Singtel: Singtel has picked up the broadcast rights for football's Premier League for another three years, with a deal from August 2019 to May 2022, it announced on Thursday. Yuen Kuan Moon, chief executive officer for the Singapore consumer business, said in a statement: "Fans can be assured Premier League coverage remains affordable as we will keep prices unchanged." But a spokesman for Singtel clarified, when contacted, that the commitment to unchanged prices refers only to the coming season and may not necessarily apply to all three years.
Singapore Airlines: Following a detailed review under its ongoing transformation programme, the Singapore Airlines (SIA) group is shuffling routes among its airlines ahead of an eventual merger between the parent airline and regional wing SilkAir. Budget arm Scoot is taking over a number of SilkAir's routes over the next two years, but will also be transferring out some of its services to existing destinations served by SIA and SilkAir.

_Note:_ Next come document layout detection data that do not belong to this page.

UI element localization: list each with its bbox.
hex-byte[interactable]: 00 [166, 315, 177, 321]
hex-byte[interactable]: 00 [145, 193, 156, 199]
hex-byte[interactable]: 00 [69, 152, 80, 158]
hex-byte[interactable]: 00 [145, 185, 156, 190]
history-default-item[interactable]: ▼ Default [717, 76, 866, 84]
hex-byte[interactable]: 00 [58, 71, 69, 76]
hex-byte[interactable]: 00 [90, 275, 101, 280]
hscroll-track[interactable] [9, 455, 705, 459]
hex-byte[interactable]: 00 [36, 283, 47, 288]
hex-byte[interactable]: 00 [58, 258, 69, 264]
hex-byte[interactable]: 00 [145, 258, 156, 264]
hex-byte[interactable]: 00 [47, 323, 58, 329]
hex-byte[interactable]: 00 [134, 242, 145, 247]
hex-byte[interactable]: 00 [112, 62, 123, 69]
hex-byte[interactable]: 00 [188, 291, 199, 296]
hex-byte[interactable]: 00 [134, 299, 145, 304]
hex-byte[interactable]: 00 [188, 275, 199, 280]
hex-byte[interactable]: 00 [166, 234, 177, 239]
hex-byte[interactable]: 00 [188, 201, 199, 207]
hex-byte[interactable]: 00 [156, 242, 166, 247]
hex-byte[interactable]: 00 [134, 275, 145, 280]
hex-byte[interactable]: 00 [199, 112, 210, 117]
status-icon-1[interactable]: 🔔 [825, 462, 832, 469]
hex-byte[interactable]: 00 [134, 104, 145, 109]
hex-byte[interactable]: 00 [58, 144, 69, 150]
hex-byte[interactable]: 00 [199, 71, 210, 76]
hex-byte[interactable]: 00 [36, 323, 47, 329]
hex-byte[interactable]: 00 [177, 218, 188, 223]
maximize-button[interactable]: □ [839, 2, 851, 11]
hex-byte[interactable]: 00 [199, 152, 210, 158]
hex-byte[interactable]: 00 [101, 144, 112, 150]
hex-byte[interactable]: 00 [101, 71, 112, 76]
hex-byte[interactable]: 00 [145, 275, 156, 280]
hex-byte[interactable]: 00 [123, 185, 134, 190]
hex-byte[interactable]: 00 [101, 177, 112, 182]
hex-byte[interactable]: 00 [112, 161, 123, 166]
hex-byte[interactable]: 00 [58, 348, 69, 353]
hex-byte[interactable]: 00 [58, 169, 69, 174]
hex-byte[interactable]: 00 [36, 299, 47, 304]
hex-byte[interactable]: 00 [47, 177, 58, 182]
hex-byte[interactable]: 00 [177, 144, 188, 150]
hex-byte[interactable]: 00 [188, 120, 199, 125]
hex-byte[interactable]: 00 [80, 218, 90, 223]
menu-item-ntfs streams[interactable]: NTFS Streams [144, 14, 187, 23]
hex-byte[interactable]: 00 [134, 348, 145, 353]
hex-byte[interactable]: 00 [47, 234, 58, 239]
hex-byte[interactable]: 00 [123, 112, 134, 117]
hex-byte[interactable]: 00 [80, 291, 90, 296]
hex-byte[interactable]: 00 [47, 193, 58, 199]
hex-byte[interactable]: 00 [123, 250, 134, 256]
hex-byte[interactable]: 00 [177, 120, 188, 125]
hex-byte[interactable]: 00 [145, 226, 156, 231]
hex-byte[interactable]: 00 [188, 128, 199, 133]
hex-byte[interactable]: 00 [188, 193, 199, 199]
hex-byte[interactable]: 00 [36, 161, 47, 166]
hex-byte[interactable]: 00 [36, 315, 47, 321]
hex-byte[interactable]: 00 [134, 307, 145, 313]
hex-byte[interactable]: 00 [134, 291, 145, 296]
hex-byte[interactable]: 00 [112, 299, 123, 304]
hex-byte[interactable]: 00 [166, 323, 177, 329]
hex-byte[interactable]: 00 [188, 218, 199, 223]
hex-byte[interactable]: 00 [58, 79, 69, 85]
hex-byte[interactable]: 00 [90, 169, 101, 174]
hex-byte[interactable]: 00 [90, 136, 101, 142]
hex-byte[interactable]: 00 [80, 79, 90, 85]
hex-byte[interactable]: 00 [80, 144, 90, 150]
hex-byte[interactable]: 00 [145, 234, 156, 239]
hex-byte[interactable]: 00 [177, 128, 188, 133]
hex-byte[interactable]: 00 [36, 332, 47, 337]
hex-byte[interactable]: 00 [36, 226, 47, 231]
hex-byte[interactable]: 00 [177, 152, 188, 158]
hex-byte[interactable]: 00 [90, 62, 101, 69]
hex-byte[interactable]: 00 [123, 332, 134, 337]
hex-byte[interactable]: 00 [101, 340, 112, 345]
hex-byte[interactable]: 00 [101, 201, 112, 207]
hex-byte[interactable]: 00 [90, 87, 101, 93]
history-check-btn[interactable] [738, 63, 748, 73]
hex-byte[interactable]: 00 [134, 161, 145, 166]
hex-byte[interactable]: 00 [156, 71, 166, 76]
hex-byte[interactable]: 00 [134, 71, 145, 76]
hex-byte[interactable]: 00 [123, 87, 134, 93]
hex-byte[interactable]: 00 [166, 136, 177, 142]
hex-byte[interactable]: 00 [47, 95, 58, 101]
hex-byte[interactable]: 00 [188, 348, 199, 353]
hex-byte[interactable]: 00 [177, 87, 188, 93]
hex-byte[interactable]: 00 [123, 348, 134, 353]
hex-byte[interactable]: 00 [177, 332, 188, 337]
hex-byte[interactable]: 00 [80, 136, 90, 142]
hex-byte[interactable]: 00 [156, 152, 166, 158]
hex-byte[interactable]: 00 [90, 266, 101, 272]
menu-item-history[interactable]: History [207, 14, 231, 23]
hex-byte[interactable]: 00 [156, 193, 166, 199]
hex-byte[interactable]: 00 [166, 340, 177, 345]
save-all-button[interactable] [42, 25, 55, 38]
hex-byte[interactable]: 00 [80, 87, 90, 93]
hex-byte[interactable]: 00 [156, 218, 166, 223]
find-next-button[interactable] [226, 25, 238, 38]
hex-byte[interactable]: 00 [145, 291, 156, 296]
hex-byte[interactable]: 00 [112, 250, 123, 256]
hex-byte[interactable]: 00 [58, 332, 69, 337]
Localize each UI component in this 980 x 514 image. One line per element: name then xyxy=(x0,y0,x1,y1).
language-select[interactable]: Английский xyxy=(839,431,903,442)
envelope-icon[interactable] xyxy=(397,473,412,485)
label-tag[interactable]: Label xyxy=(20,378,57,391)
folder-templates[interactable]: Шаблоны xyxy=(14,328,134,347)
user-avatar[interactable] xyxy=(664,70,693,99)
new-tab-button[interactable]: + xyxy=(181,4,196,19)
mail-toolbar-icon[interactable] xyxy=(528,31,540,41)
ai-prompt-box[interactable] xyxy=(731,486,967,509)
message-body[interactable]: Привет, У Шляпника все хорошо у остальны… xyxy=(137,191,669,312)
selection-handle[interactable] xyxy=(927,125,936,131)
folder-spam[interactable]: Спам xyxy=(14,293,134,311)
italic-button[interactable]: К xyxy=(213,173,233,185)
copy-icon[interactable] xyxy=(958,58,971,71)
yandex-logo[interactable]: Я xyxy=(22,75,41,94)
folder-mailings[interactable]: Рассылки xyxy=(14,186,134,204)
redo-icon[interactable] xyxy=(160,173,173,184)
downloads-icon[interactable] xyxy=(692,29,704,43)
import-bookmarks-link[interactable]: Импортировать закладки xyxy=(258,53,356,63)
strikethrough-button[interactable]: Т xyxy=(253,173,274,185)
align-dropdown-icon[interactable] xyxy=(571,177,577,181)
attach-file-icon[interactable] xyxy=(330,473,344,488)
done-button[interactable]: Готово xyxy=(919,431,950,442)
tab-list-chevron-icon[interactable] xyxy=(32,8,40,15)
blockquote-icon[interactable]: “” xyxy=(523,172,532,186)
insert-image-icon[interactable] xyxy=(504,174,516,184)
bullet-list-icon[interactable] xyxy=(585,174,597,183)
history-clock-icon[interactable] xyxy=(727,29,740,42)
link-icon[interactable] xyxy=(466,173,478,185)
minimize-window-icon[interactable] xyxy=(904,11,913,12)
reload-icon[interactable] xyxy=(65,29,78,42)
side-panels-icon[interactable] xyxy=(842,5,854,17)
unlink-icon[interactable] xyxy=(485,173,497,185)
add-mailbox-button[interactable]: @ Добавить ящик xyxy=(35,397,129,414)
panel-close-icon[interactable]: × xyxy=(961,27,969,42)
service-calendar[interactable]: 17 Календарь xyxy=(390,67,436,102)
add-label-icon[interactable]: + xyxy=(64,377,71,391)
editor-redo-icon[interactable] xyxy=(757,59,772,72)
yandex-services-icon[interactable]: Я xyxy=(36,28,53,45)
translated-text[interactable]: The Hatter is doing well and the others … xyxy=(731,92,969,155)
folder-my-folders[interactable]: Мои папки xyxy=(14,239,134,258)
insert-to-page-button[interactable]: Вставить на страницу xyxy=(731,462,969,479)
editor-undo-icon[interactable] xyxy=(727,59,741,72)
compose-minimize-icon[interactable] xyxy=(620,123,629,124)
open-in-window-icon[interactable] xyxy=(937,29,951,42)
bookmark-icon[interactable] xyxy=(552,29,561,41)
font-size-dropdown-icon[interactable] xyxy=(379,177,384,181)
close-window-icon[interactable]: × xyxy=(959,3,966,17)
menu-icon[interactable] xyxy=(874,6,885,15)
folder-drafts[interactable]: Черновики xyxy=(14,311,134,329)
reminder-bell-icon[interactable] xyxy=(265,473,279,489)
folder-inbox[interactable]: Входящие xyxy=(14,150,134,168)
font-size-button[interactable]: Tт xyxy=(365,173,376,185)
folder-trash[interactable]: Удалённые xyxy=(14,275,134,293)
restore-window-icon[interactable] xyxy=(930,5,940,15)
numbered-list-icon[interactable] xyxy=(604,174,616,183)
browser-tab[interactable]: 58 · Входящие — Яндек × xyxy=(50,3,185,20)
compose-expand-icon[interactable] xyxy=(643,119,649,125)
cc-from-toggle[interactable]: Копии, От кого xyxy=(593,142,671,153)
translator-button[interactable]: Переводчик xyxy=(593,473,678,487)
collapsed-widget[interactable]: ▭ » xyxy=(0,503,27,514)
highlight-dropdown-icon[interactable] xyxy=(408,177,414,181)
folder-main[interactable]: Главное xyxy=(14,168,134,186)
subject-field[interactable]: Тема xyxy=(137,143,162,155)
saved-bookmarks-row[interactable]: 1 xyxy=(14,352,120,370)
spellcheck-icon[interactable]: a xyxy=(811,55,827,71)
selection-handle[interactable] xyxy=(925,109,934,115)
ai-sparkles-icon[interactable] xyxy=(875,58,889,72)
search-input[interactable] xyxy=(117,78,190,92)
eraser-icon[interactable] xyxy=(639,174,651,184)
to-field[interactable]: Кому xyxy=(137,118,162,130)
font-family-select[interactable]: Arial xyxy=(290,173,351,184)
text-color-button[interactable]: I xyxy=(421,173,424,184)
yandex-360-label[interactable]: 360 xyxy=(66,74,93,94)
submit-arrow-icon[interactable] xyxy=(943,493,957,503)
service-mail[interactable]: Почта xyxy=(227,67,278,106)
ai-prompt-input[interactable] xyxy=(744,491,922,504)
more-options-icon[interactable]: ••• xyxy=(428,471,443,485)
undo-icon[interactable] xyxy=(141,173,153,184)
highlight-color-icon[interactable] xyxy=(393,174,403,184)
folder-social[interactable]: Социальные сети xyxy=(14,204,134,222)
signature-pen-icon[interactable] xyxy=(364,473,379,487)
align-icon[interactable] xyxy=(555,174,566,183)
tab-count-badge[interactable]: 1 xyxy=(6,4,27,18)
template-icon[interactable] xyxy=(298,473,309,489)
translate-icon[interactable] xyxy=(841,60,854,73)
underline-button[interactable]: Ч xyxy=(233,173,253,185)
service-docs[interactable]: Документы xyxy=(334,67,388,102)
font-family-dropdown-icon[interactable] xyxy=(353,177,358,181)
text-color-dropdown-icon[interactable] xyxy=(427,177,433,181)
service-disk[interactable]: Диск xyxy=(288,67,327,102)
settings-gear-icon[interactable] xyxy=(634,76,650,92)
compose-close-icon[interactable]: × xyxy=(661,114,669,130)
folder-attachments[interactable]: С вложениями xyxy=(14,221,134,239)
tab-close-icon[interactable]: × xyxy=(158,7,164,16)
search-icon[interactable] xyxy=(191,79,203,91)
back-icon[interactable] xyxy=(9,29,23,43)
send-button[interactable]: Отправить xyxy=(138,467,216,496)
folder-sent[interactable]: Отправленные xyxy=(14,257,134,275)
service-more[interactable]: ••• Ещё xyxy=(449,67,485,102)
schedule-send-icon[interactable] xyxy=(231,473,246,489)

Ace Achieve Infocom: Ace Achieve requested trading of its shares to be voluntarily suspended before market open on Friday, as it was "unable to reasonably assess its financial position and inform the market". The request comes just a day after the company announced plans to acquire a 36 per cent stake in a blockchain business for S$1.9 million, and take a concurrent S$500,000 loan from the seller of that stake to fund the cost and expenses required to complete its audit for financial year 2018 and convene the annual general meeting for FY2018. In the exchange filing on Friday, Beijing-headquartered telecommunications company now says it will make the relevant announcement on its unaudited results for the full year ended April 30, 2018, and request for trading of its shares to resume "in due course".